Task statement
Return the records word for word. Any pictures in them are not part of the copy.

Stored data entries
____
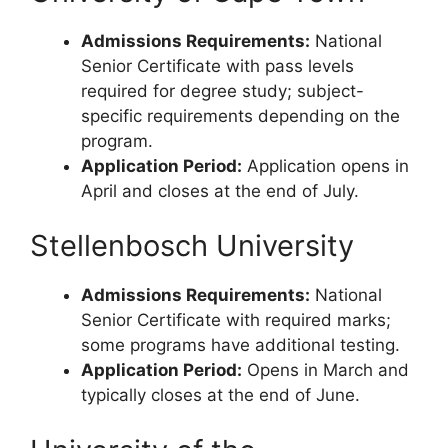
Admissions Requirements:
National
Senior Certificate with pass levels
required for degree study; subject-
specific requirements depending on the
program.
Application Period:
Application opens in
April and closes at the end of July.
Stellenbosch University
Admissions Requirements:
National
Senior Certificate with required marks;
some programs have additional testing.
Application Period:
Opens in March and
typically closes at the end of June.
____
Output for this task
Admissions Requirements:
National
Senior Certificate with pass levels
required for degree study; subject-
specific requirements depending on the
program.
Application Period:
Application opens in
April and closes at the end of July.
Stellenbosch University
Admissions Requirements:
National
Senior Certificate with required marks;
some programs have additional testing.
Application Period:
Opens in March and
typically closes at the end of June.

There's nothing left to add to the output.